Anti-inflammatory effect
During hemorrhage or hypovolemia, Pc (capillary hydrostatic pressure) is decreased. What happens?
This favors absorption into the vascular space –> Auto transfusion of interstitial fluid into the vascular space
Hypervolemia can be marked as an increase in _______ but a dilution decrease in __________
Pc (Capillary hydrostatic pressure), pieP (Oncotic plasma pressure) –> This would push fluid into the interstitial space causing the lymphatic system to become overwhelmed.
Although laparoscopic procedures are minimally invasive, what 2 risks do these surgeries carry?
Increases in abdominal pressure –>
- This can suppress splanchnic blood flow leading to ischemia (Predisposing the GI endothelium to ischemia - reperfusion injury when blood flow is restored.)
- Can stimulate a vagal response via peritoneal and mesenteric afferent receptors (Being done rapidly or high pressures of 12-15 mmHg)
How does abdominal insufflation cause the body to release ANP?
High pressures can increase pressure on the SVC which will cause the atria to stretch releasing ANP (Increasing preload)
Too high of pressures in hypovolemic patients can cause cardiac collapse due to complete closure of the SVC
What effects to abdominal insufflation have on SVR, MAP, and SV?
SVR and MAP are increased due to the increased pressure
SV is decreased due to this increased pressure
Abdominal insufflation pressures of _______ - _______ mmHg has shown significant decreases in both RV and LV ejection fractions
10 - 15 –> Healthy patients can compensate for this with tachycardia and increased LV stroke work, this is at the expense of increased O2 demand
What drugs are known to be effective at suppressing the HPA mediated stress response to surgery?
Opioids and dexmedatomidine
Neuraxial blocks
Low dose clonidine
Propofol and volatile agents
Goal directed fluid therapy
Decreased renal perfusion activates what system?
RAAS
What is the historical approach to fluid management? What did this often lead to?
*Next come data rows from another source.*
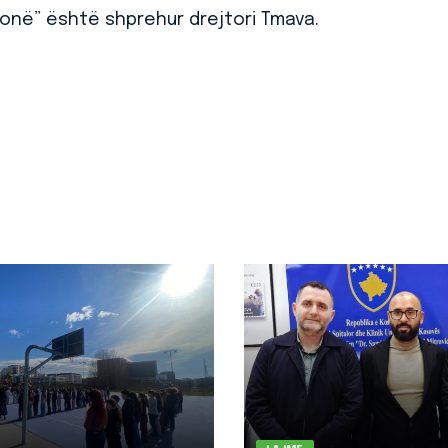
 tonë” është shprehur drejtori Tmava.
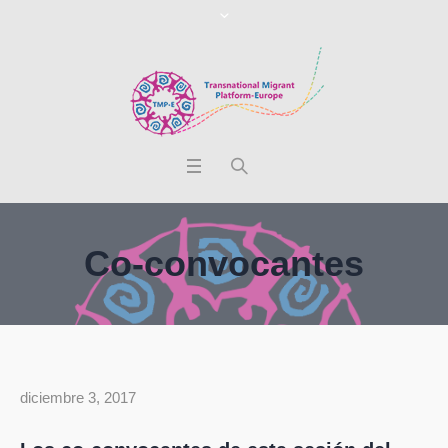
Co-convocantes
diciembre 3, 2017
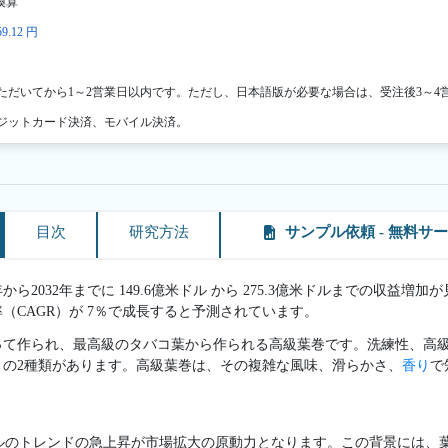
換算
9.12 円
ただいてから1～2営業日以内です。ただし、日本語版が必要な場合は、受注後3～4
ジットカード決済、モバイル決済。
目次
研究方法
サンプル依頼 - 無料サ
ら2032年までに 149.6億米ドル から 275.3億米ドルまでの収益増加が
（CAGR）が 7％で成長すると予測されています。
って作られ、最高級のタバコ葉から作られる高級葉巻です。洗練性、高
きの2種類があります。高級葉巻は、その複雑な風味、滑らかさ、
香り
で
ルのトレンドの急上昇が市場拡大の原動力となります。この背景には、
4 - 2 - 1 method, fluid overload
What GI preoperative medication leads to dehydration?
Bowel prep –> Need to consider this for this surgical population by administering more fluids and maintaining euvolemia
What is the “third space”?
Non functional component of the ECV –> Became a justification for a liberal fluid approach, this is NOT a good approach as this space doesn’t really exist. Liberal fluids causes damage and is associated with poor patient outcomes
What are some limitations of the 4 - 2 - 1 historical fluid management approach?
It relies on static and nonspecific indicators of fluid balance –> MAP, CVP, and urine output
These values do not predict volume responsiveness
What can be the problem with relying on urine output as a measurement of fluid volume?
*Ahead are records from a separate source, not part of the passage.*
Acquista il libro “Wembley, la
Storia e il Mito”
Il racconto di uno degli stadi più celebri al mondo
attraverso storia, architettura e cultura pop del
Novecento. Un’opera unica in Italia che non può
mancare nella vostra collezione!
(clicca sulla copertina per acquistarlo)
If the patient has decreased urine output, the patients body will respond with ADH to reabsorb water. Giving too much fluid can cause the patient to become hypervolemic as this ADH secretion can continue well into the post operative period.
Survivors of high risk surgeries all had what in common?
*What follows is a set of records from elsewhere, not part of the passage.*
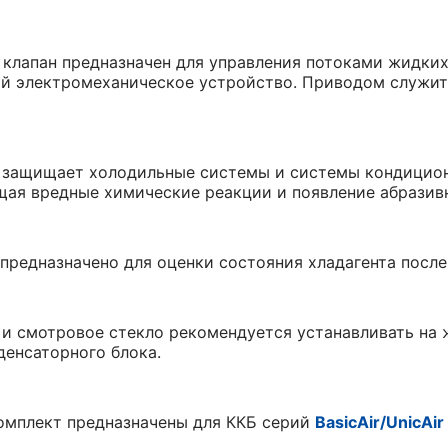
клапан предназначен для управления потоками жидких
ой электромеханическое устройство. Приводом служи
защищает холодильные системы и системы кондиционир
щая вредные химические реакции и появление абразив
предназначено для оценки состояния хладагента после
и смотровое стекло рекомендуется устанавливать на 
енсаторного блока.
омплект предназначены для ККБ серий
BasicAir/UnicAir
Greater O2 delivery (DO2), arterial oxygen content (CaO2), and cardiac indexes (CI) than non survivors
What minimally/non invasive method has been developed to guide goal directed fluid therapy?
Pulse contour analysis –> Relationship between respiratory variation in plethysmography and arterial pressure
PAC is also used to guide this but is much more invasive and isn’t implemented in the majority of surgeries.